See how Minnesota uses ChatGPT for government translation and language access—plus a practical model to improve public digital services safely.

How Minnesota Uses ChatGPT for Public Translation
Most government translation breaks in the exact same place: volume.
A single form update turns into 10 languages, 10 vendor tickets, and 10 opportunities for something to drift out of date. Then a winter storm hits, a benefits rule changes, or an election deadline moves—and the people who most need timely information are the last to get it.
That’s why Minnesota’s Enterprise Translation Office experimenting with ChatGPT matters for the broader AI in Government & Public Sector conversation. It’s not “AI for AI’s sake.” It’s a practical response to a real service-delivery constraint: public agencies need faster, more consistent, more accessible translation—without exploding cost or staff workload.
Below is a field guide to what this kind of adoption can look like in U.S. public institutions, how to do it responsibly, and what leaders should measure if the goal is better digital services (and not just a flashy pilot).
Why AI translation is showing up in state government
AI translation is being adopted because public service has a speed problem, not a language problem. Agencies already know they must communicate across many languages. The hard part is keeping information current across channels—web pages, PDFs, notices, call center scripts, and SMS alerts.
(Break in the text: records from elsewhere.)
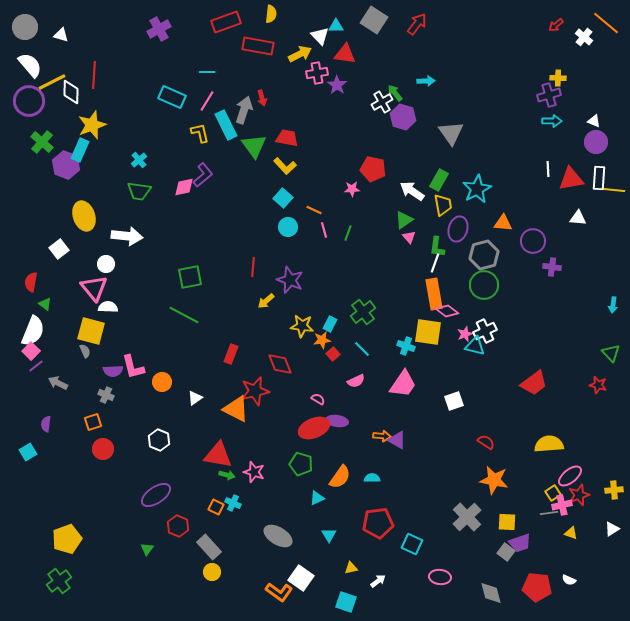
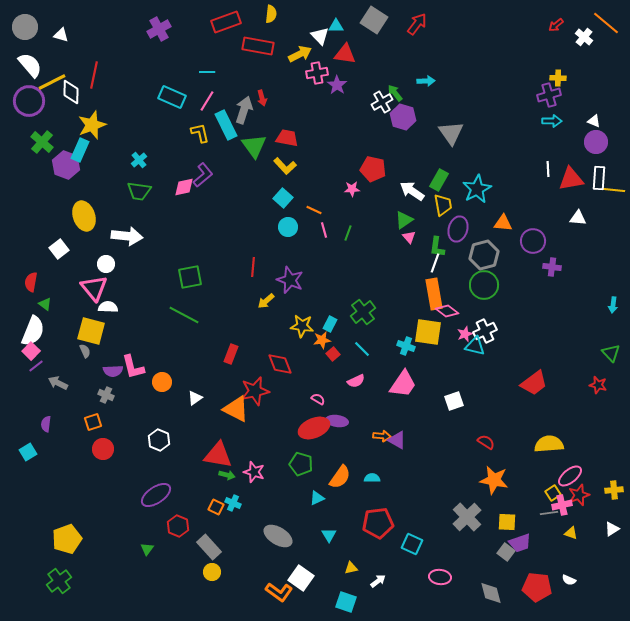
red line at (94, 75): rotated 8 degrees clockwise
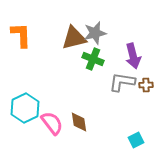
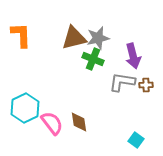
gray star: moved 3 px right, 5 px down
cyan square: rotated 28 degrees counterclockwise
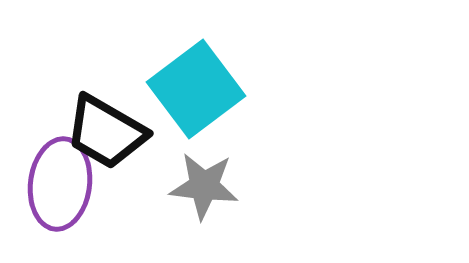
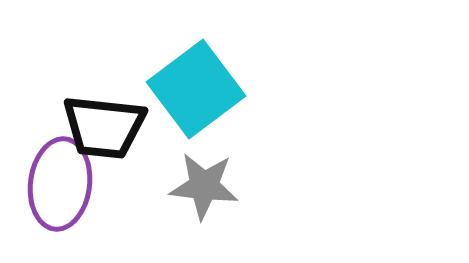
black trapezoid: moved 2 px left, 5 px up; rotated 24 degrees counterclockwise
In the U.S., language access requirements and expectations are rising at the same time agencies face:
- More digital content (every program has portals, dashboards, online notices)
- Shorter update cycles (policy and eligibility changes can happen quickly)
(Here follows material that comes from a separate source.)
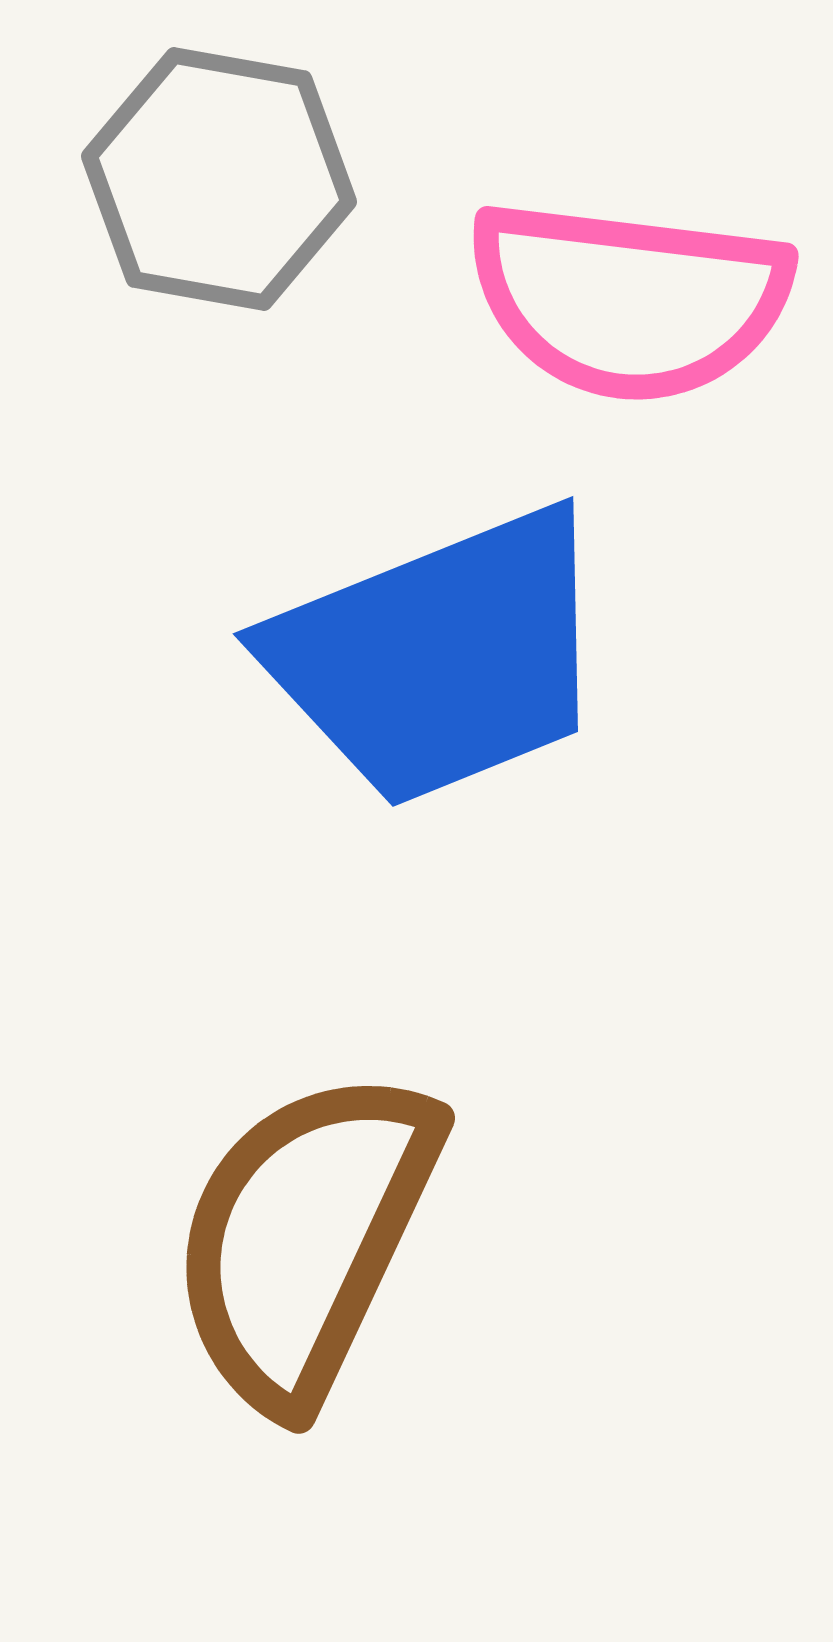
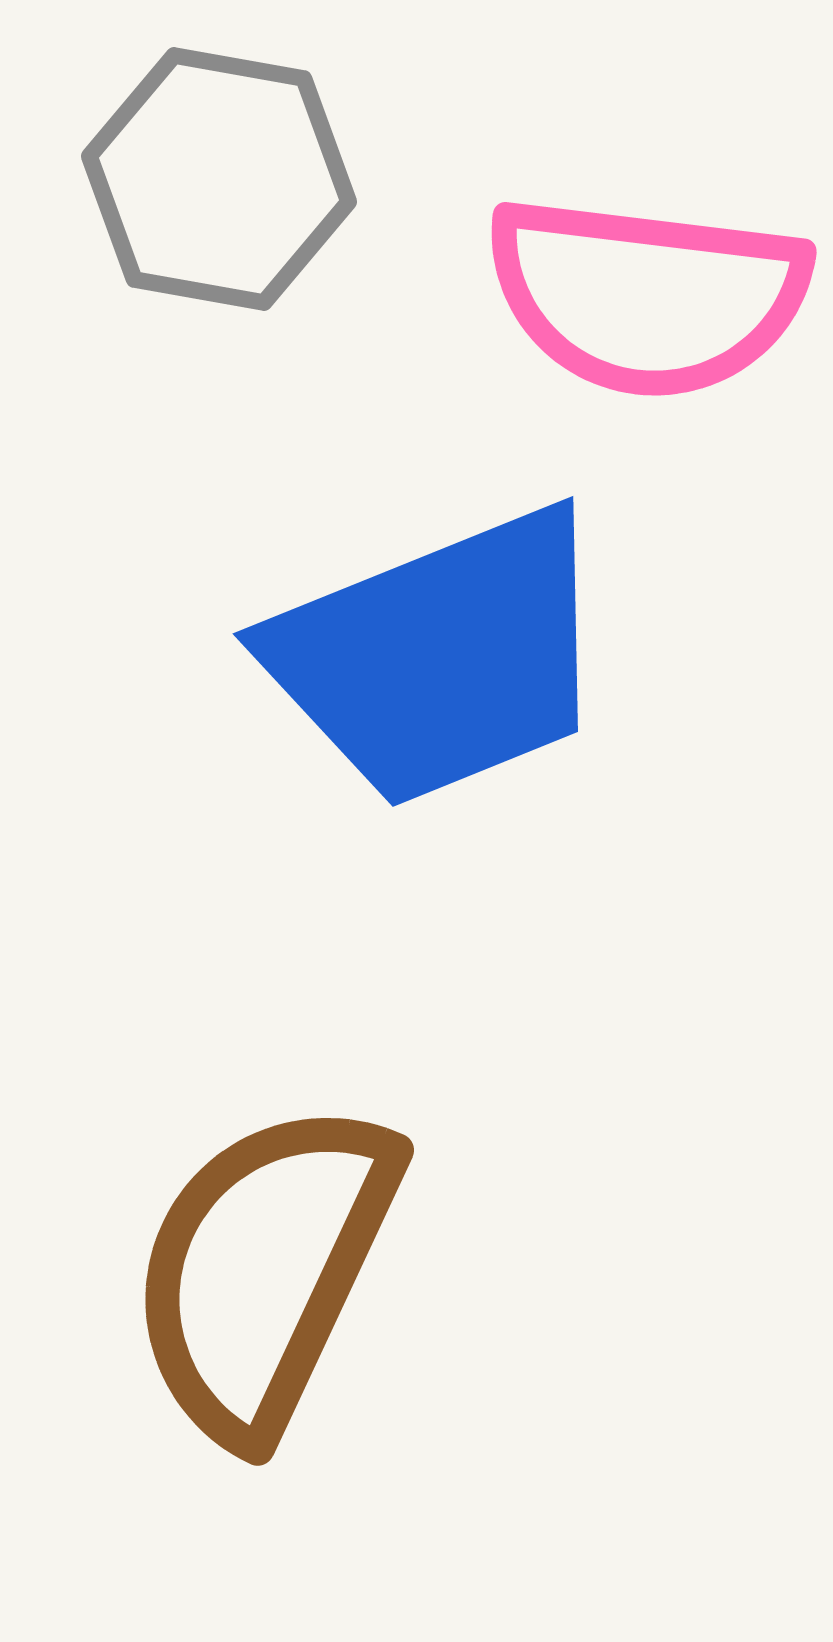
pink semicircle: moved 18 px right, 4 px up
brown semicircle: moved 41 px left, 32 px down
- Higher stakes (missed deadlines can mean missed benefits, missed court dates, or unsafe situations)
I’ve found that when teams say “translation is slow,” they usually mean workflow is slow. Human translators are essential, but they can’t be the only gear in the system when the content pipeline keeps accelerating.
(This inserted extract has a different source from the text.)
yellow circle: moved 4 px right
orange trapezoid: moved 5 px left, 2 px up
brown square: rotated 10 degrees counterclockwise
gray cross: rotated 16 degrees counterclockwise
Translation isn’t a single task—it’s a supply chain
Government translation touches multiple steps, each with failure modes:
- Content creation (often written for internal clarity, not public readability)
- Localization (terminology, program names, culturally appropriate phrasing)
- Review (legal/compliance, plain language, stakeholder sign-off)
- Publishing (CMS, PDFs, email templates, IVR/call scripts)
- Maintenance (updates, version control, archiving)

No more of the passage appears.